Por eso es tan válido acudir a la lectura humilde y sosegada, meditada y enriquecedora, del Evangelio. Desde él, Jesús se dirige a nosotros para hacer de nuestras alegrías gozos más profundos y ricos, para hacer de nuestros dolores y sufrimientos ocasiones de recibir su consuelo y su fortaleza, para iluminar los momentos en los que nos podemos encontrar perplejos e indecisos sobre el camino o la decisión que debemos tomar. El Evangelio, pozo de la sabiduría infinita de Jesús, palabra que salva y que acoge, mensaje que revela su amor por cada uno de nosotros, es el mejor vademécum que nos ha dejado como herencia quien nos ama con amor eterno e indestructible. Es palabra que alegra, que consuela, que ilumina, que señala caminos. Es el manual perfecto para encaminarnos por el camino correcto. Si en la oración tenemos la oportunidad de dirigirnos a nuestro Señor en un diálogo de amor y de consuelo, en el Evangelio podemos afinar el oído y el corazón para recibir su palabra que nos ilumina y que nos confiesa cuánto nos ama.

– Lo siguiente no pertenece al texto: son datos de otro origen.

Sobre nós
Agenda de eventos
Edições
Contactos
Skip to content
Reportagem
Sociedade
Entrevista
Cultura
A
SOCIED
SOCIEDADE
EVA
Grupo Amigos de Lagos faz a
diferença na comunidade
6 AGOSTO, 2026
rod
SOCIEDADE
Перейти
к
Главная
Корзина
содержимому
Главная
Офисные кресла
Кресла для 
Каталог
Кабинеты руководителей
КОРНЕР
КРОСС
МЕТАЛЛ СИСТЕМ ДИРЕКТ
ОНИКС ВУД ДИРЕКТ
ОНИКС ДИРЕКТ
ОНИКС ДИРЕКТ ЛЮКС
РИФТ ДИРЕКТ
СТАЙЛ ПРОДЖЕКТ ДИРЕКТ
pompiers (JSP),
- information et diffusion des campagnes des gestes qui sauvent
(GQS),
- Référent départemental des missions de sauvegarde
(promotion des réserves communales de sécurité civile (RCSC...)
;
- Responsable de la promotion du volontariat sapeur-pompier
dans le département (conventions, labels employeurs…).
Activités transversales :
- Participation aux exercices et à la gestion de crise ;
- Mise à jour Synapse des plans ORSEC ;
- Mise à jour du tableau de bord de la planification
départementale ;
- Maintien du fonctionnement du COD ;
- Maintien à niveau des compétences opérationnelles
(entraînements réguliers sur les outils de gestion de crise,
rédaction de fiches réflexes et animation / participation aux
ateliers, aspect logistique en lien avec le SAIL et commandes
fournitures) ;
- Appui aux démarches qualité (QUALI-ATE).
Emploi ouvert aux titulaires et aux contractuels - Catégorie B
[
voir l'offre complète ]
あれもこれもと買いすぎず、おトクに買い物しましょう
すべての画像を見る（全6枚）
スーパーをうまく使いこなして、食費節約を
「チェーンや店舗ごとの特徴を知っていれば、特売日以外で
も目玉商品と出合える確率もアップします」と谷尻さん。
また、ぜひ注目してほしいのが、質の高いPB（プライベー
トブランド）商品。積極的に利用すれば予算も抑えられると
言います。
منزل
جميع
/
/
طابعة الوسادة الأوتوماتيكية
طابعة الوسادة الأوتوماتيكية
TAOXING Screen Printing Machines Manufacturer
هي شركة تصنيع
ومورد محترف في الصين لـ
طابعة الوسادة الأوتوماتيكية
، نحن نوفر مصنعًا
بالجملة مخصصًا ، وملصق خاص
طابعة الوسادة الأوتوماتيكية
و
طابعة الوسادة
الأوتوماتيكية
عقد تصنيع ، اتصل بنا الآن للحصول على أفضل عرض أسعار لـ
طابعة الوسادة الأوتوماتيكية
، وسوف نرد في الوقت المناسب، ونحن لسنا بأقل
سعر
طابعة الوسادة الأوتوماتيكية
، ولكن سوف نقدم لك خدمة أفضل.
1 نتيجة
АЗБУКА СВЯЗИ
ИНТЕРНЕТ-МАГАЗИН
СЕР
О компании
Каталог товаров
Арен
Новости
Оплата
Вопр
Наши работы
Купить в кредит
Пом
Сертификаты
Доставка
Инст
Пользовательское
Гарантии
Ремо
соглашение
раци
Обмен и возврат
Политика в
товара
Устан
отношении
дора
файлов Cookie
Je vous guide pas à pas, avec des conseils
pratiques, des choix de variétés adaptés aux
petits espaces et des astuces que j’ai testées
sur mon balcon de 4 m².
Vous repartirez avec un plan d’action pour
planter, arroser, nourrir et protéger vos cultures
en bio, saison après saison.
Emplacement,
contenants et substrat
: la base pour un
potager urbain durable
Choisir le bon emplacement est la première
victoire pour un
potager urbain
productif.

Nada es desechable al leer con amor lo que nos dice Jesús en el Evangelio. Ni siquiera lo que podría resultar menos agradable para nuestro parecer. Cuando los criterios de Cristo son distintos de los nuestros, cuando nos pide algo que nos parece fuera de lugar, cuando el camino que propone nos parece casi suicida o descabellado, debemos echar mano del arma mejor con la cual nunca se debe dejar de leer el Evangelio: la humildad. Hay que tener siempre presente que Jesús es el Dios que nos ha demostrado su amor infinito, que la imagen que lo describe más perfectamente en su relación con cada uno de nosotros es la del crucificado que se ha entregado con un amor sin discusión para rescatarnos de la tragedia personal que hemos vivido con nuestro pecado. Que ese Dios que se ha hecho hombre mantiene sus prerrogativas divinas eternamente, y que por tanto, tiene ante sí un eterno presente. Que nuestro futuro es ya presente para Él, y sabe muy bien que las rutas que nos propone son las mejores y las más convenientes para cada uno. Que Él tiene ante su vista la meta a la que nos quiere dirigir, y que la ruta que nos propone seguir es la que nos conducirá a ella. Que en esa ruta propuesta lo que importa es evitar escollos, tomar desvíos, borrar estorbos, eliminar pesos que pueden hacernos perder del camino que nos conduce a la meta de la felicidad plena.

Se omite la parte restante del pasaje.